Prudent software development teams will use database technology with native encryption to protect data as it resides in the database, and SSL encryption to protect data as it moves between applications. They also will control access to the database with stronger password validation and a variety of access authorization levels based on a user’s role. Of course organizations can’t kick back and rely on software alone; they still have to hold themselves accountable via regular audits and testing.

Migrating to the cloud 
With the recent revenue announcements by public cloud providers such as Amazon AWS and Microsoft Azure, it is clear that adoption of public cloud services is becoming mainstream. But they may never fully replace on-premise data storage. While the cloud offers greater scalability and flexibility, better business continuity, disaster recovery, and capital cost savings, for economic and security reasons companies continue to optimize a mix of public and private cloud and traditional on-premise data management solutions.

Managing data across multiple environments also presents challenges. Navigating the myriad of data privacy regulations across the globe, integrating applications and data across private and public infrastructures, and managing latency issues are a few of the challenges organizations face in their migration to the cloud. Enter the hybrid cloud where IT organizations are achieving the best of today’s cloud solutions – traditional data storage, private cloud and public cloud benefits.

In 2016, we’ll likely see hybrid clouds experiencing a surge in popularity as an alternative to either a public or a private cloud solution. Greater focus will be applied to developing solutions that improve migration to hybrid cloud infrastructures for overall security and efficiency, as well as instances such as cloud bursting when bandwidth demand spikes or disaster recovery by replicating databases in the cloud as backups.

Multi-model databases 
The variety, velocity and volume of data is exploding.  Every minute we send over 200 million emails and over 300 thousand tweets. Already by 2013, 90% of the world's data had been created in two years. But size is not everything. Not only have the volume and velocity of data increased, there is also an increasing variety of formats of data that organizations are collecting, storing and processing.

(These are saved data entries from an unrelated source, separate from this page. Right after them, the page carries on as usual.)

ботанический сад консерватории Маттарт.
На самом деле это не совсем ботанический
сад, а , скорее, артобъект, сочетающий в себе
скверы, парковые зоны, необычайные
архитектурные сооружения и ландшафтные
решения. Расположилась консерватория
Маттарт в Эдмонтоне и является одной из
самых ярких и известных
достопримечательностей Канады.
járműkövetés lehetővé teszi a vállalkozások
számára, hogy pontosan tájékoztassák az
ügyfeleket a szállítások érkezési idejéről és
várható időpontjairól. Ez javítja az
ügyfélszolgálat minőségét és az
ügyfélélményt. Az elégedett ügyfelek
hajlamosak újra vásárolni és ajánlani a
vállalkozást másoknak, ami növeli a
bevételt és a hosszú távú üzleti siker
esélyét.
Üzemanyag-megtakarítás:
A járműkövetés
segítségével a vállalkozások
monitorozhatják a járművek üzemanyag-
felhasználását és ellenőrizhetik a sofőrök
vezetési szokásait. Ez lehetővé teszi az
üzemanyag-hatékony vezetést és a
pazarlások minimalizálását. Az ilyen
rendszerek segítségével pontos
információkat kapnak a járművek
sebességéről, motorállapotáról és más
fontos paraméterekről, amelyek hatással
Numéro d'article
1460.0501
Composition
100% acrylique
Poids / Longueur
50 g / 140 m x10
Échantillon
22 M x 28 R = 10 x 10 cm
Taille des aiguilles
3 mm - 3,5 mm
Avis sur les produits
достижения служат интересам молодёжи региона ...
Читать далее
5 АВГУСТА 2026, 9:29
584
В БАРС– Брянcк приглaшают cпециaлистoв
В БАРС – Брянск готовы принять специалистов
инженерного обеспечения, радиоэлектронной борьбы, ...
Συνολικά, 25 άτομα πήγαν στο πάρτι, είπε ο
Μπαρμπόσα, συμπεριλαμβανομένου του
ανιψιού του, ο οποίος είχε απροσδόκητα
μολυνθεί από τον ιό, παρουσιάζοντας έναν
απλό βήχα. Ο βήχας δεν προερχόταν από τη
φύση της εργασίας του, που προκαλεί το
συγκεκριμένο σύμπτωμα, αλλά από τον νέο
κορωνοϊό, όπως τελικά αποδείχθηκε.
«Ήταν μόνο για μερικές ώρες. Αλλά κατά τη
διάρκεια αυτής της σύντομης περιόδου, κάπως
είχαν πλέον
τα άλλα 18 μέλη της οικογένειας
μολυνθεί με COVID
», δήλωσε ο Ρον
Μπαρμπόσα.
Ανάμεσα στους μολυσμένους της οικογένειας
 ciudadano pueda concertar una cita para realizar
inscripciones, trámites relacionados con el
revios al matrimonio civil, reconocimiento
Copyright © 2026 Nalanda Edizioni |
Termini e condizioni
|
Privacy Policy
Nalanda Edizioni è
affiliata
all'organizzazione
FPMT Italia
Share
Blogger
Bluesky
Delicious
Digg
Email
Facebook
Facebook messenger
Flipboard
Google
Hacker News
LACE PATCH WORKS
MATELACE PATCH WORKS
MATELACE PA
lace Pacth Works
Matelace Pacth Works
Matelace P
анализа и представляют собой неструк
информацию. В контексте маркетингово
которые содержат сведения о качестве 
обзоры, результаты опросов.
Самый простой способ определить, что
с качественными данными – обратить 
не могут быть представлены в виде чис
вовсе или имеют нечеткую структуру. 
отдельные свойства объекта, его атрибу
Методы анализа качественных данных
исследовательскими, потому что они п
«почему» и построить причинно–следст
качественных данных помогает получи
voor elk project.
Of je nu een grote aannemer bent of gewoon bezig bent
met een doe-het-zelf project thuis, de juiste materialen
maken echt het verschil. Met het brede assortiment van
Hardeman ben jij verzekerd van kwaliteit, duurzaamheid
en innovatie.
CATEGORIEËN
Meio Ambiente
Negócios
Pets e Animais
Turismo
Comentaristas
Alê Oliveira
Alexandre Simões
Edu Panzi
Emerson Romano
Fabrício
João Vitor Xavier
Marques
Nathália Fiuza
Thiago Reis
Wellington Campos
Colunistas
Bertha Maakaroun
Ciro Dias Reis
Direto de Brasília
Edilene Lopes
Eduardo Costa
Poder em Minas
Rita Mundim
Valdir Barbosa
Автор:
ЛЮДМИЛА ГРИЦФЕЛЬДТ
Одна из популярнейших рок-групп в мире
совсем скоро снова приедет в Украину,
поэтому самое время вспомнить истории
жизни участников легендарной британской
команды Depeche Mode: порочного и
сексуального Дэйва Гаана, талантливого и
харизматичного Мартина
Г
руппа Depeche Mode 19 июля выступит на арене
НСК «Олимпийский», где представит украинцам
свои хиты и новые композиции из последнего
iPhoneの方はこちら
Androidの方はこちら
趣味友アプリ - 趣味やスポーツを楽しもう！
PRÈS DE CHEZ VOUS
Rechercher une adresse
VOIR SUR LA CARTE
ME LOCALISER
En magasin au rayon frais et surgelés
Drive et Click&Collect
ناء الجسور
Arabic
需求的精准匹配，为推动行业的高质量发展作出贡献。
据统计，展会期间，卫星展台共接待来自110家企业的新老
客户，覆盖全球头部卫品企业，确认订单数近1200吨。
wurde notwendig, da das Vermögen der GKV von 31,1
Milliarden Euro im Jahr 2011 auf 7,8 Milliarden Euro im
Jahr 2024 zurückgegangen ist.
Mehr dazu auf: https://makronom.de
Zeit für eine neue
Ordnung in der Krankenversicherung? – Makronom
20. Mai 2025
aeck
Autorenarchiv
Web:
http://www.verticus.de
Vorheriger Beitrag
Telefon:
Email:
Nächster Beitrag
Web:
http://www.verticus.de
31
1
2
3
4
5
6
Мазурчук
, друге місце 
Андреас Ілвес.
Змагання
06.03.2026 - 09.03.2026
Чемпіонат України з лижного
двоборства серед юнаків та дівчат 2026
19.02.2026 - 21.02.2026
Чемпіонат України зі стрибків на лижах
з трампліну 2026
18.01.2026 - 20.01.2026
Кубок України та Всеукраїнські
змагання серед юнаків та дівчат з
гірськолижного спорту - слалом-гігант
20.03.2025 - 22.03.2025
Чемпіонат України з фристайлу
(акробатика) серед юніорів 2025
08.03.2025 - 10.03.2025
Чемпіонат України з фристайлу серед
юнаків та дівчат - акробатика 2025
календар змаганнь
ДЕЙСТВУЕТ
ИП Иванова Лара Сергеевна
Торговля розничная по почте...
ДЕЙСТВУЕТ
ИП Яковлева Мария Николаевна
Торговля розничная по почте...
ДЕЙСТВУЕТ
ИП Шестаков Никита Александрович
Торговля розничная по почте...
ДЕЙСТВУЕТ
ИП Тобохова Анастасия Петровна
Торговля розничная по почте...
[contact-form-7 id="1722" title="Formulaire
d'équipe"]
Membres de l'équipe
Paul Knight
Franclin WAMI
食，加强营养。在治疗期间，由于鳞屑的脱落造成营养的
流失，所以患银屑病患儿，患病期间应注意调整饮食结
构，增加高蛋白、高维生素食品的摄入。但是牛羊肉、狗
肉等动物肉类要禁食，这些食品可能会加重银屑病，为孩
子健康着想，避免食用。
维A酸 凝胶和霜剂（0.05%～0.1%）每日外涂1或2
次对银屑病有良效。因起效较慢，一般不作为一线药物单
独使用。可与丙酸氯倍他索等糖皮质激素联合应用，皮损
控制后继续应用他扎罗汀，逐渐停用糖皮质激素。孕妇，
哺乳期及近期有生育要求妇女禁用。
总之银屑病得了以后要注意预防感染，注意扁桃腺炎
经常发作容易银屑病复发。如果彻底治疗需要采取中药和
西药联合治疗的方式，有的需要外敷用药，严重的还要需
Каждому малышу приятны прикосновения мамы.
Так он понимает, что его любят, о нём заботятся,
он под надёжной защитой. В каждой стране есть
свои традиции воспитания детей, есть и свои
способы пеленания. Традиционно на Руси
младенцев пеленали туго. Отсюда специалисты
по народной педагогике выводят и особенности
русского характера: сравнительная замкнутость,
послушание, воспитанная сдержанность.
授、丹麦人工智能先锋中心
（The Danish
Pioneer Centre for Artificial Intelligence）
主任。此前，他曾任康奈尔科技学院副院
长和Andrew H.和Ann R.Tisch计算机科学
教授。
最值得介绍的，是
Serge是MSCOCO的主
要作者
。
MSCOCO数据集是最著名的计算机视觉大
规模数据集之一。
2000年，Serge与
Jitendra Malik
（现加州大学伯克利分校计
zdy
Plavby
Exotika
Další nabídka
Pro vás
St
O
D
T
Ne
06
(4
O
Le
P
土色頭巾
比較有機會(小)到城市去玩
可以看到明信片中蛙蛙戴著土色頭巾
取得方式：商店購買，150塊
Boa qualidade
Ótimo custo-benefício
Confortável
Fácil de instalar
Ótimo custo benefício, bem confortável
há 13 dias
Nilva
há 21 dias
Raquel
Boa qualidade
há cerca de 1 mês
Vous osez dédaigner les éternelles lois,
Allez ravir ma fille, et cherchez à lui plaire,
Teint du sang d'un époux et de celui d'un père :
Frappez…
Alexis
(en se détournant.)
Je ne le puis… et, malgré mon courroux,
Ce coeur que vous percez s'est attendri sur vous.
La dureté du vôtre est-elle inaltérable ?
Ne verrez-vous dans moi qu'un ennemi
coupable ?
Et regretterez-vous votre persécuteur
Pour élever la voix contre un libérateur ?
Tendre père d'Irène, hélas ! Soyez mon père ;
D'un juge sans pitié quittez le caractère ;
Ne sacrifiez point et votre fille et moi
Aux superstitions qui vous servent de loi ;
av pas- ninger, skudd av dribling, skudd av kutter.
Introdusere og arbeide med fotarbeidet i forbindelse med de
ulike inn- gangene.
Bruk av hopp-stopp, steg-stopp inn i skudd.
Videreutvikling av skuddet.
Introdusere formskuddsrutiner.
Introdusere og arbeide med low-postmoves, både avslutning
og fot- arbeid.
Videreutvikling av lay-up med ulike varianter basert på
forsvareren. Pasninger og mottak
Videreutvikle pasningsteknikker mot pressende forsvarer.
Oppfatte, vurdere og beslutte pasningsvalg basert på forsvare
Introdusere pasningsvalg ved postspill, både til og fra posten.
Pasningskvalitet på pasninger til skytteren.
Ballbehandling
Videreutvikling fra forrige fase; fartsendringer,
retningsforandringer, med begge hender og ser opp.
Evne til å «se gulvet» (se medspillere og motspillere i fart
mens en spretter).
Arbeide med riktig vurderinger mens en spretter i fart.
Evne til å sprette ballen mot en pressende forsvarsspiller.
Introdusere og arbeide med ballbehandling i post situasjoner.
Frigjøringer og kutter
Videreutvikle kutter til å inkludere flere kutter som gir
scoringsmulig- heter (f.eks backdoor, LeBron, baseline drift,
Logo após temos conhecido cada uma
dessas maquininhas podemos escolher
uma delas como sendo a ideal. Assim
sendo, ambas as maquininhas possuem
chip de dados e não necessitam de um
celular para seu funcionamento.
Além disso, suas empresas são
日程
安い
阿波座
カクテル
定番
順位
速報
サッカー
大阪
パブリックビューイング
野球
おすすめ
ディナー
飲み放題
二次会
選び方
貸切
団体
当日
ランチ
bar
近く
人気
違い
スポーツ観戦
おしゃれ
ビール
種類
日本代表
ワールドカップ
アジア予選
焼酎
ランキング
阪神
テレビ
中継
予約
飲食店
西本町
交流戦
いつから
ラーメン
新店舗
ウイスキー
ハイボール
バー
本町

While different data models have different needs in terms of insert and read rates, query rates and data set size, companies are getting tired of the complexity of juggling different databases. Next year will kick off an increased trend toward data platforms which offer “polyglot persistence” – the ability to handle multiple data models within a single database. The demand for multi-model databases is exploding as Structured Query Language (SQL) relational data from existing applications and connected devices must be processed along-side JavaScript Object Notation (JSON) documents, unstructured data, graph data, geospatial and other forms of data generated in social media, customer interactions, and machine to machine communications.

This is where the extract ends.